My name is Helen, I am 28 years old and I am a children’s nurse, working on a busy hospital assessment unit. At the beginning of this year, I was diagnosed with fibromyalgia, which is a long-term condition, which causes me to have pain all over my body. It causes a wide range of symptoms most notably a high sensitivity to pain and fatigue. Lack of sleep and stress are just two of the exacerbating factors. I also have hypermobility and Raynaud’s (a circulatory problem) which can also cause me pain and mobility problems.
At the time that I was diagnosed I would have occasional flare-ups but I could get back to my normal routine within a day or so with minimal pain. I did not understand the full significance of the diagnosis at this point. As a nurse and work shifts, which are 12.5 hours long, and at the time of my diagnosis I was working up to 50 hours a week. In May 2016 I had to call in sick for a flare-up, little did I know how bad a flare-up it would turn out to be. Before the end of that day, I was in tears due to the pain and had to crawl up my stairs to bed. The following day I was still in pain and felt utterly drained, this continued through the rest of the week. Not only had I been off from work I also missed a planned trip to visit my sister. It was at this point that I realised how much this condition could affect my life. I was off sick from work for a further 2 months as I attempted to strengthen myself, improve my stamina, and reduce my pain levels. I found that the physio exercises I had from before the flare were too much for my body to cope with and had to reduce the amount I did and had to manage my day-to-day tasks so as not to exacerbate my pain and fatigue. Discussing my problems with my physiotherapist, we worked out a management plan that involved tailoring my routines to how I felt on the day. She also suggested I contacted St George’s Community Hydrotherapy Pool to allow me to strengthen my core muscles. I had tried to go swimming in a public swimming pool, but the pool was too cold and set off my Raynaud’s.
My first visit was a public physiotherapy session everyone was very welcoming and friendly. As I took the gentle steps into the pool the warmth washed over me, it felt wonderful. I met the physiotherapist and was given a number of exercises. I felt tired after this session but was determined to get back to work as soon as possible so I booked myself in for two sessions a week at the pool.

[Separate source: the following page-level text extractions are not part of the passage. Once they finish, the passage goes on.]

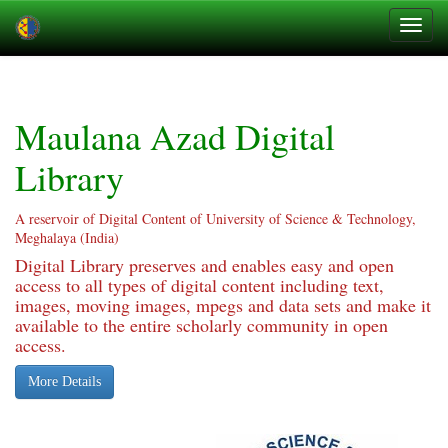
Skip
navigation
Maulana Azad Digital
Library
A reservoir of Digital Content of University of Science & Technology,
Meghalaya (India)
Digital Library preserves and enables easy and open
access to all types of digital content including text,
images, moving images, mpegs and data sets and make it
available to the entire scholarly community in open
access.
More Details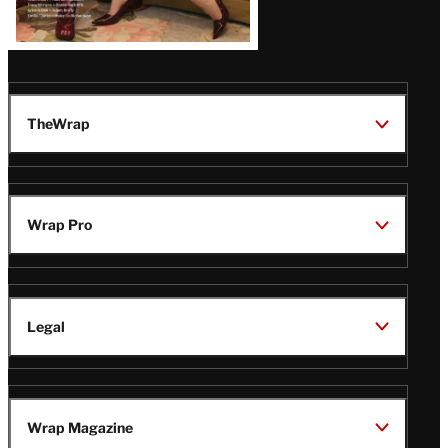
TheWrap
Wrap Pro
Legal
Wrap Magazine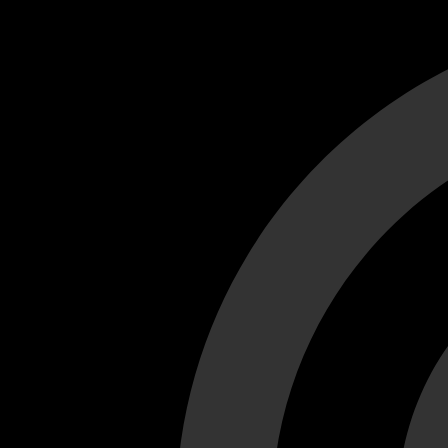
Cant load video player files, try disable adblock and refresh
test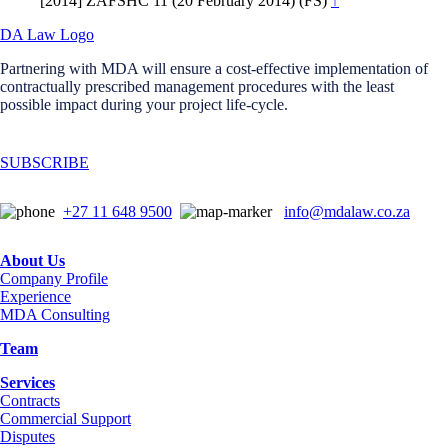
[2014] ZAFSHC 11 (20 February 2014) (FS)
↑
Partnering with MDA will ensure a cost-effective implementation of
contractually prescribed management procedures with the least
possible impact during your project life-cycle.
SUBSCRIBE
+27 11 648 9500
info@mdalaw.co.za
About Us
Company Profile
Experience
MDA Consulting
Team
Services
Contracts
Commercial Support
Disputes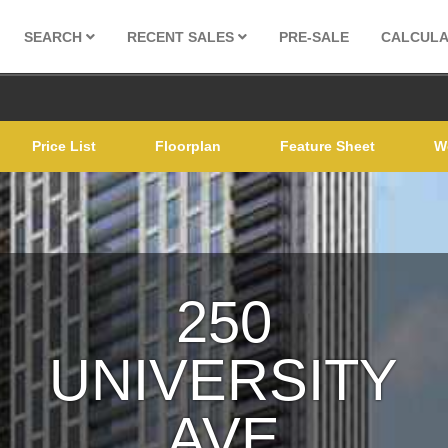
SEARCH
RECENT SALES
PRE-SALE
CALCUL
Price List
Floorplan
Feature Sheet
W
250
UNIVERSITY
AVE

My first ‘public’ session came and I was eager to get in the warm water. 30 minutes later, I had completed the exercises I was given but was very tired. After a month of going to the sessions, I felt much stronger and was feeling less tired after sessions. I attended another physiotherapy session at the pool, which gave me some new exercises to try. I continued to go twice a week and a month later, I felt strong enough to start back at work. Work was very helpful at creating a phased return to ensure I was ready to go back. I am now back at work on a part-time contract but continuing on 12.5 hour shifts.
I am very grateful to all the staff at St George’s Hydrotherapy for working hard to create such a welcoming and supportive environment, which has helped me get back to work. I still go to St George’s every 1-2 weeks and continue to strengthen myself. It is not only the staff but also the users, which make St George’s such a pleasant environment to visit. I know that my regular visits to St George’s Hydrotherapy Pool are helping me manage my fibromyalgia and allowing me to continue working at the hospital.